Retype the records below from their first line through the line holding "neste blog, desde", including both ends and no pictures.

RECORDS FOR THIS TASK:
BEGIN

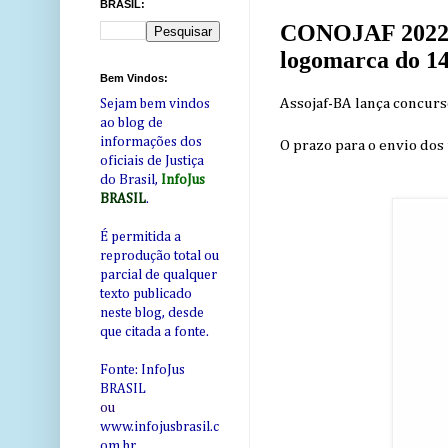
BRASIL:
CONOJAF 2022: 
logomarca do 
Bem Vindos:
Assojaf-BA lança concur
Sejam bem vindos
ao blog de
informações dos
O prazo para o envio dos
oficiais de Justiça
do Brasil,
InfoJus
BRASIL
.
É permitida a
reprodução total ou
parcial de qualquer
texto publicado
neste blog, desde
que citada a fonte.
Fonte: InfoJus
BRASIL
ou
www.infojusbrasil.c
om
.br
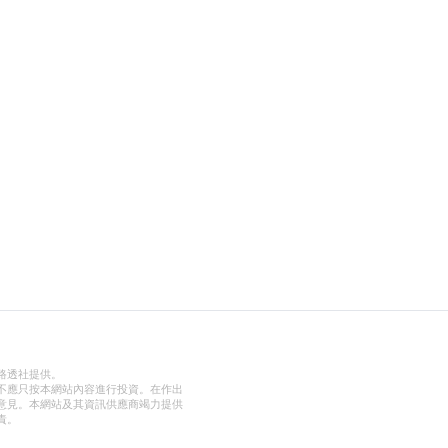
路透社提供。
不應只按本網站內容進行投資。在作出
意見。本網站及其資訊供應商竭力提供
責。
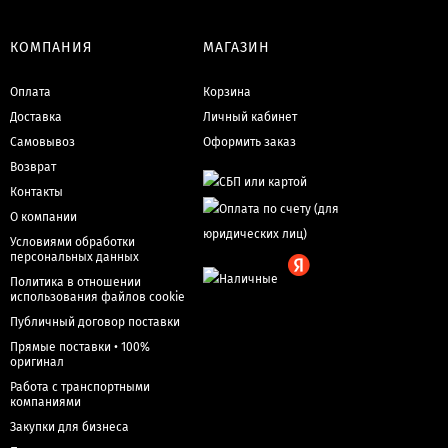
КОМПАНИЯ
МАГАЗИН
Оплата
Корзина
Доставка
Личный кабинет
Самовывоз
Оформить заказ
Возврат
Контакты
О компании
Условиями обработки
персональных данных
Политика в отношении
использования файлов cookie
Публичный договор поставки
Прямые поставки • 100%
оригинал
Работа с транспортными
компаниями
Закупки для бизнеса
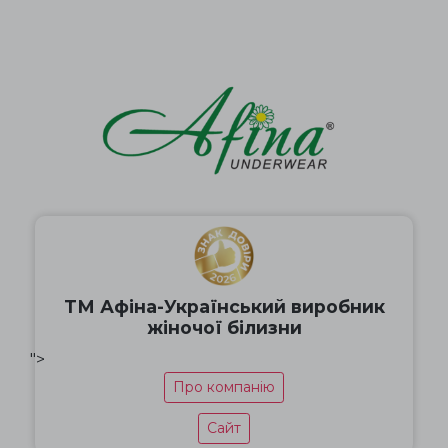
ТМ Афіна-Український виробник
жіночої білизни
">
Про компанію
Сайт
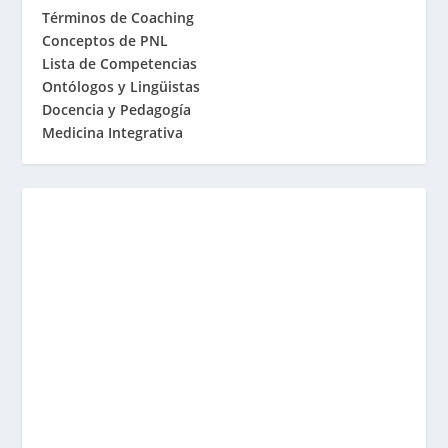
Términos de Coaching
Conceptos de PNL
Lista de Competencias
Ontólogos y Lingüistas
Docencia y Pedagogía
Medicina Integrativa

END

EXPECTED OUTPUT:
BRASIL:
CONOJAF 2022: 
logomarca do 
Bem Vindos:
Assojaf-BA lança concur
Sejam bem vindos
ao blog de
informações dos
O prazo para o envio dos
oficiais de Justiça
do Brasil,
InfoJus
BRASIL
.
É permitida a
reprodução total ou
parcial de qualquer
texto publicado
neste blog, desde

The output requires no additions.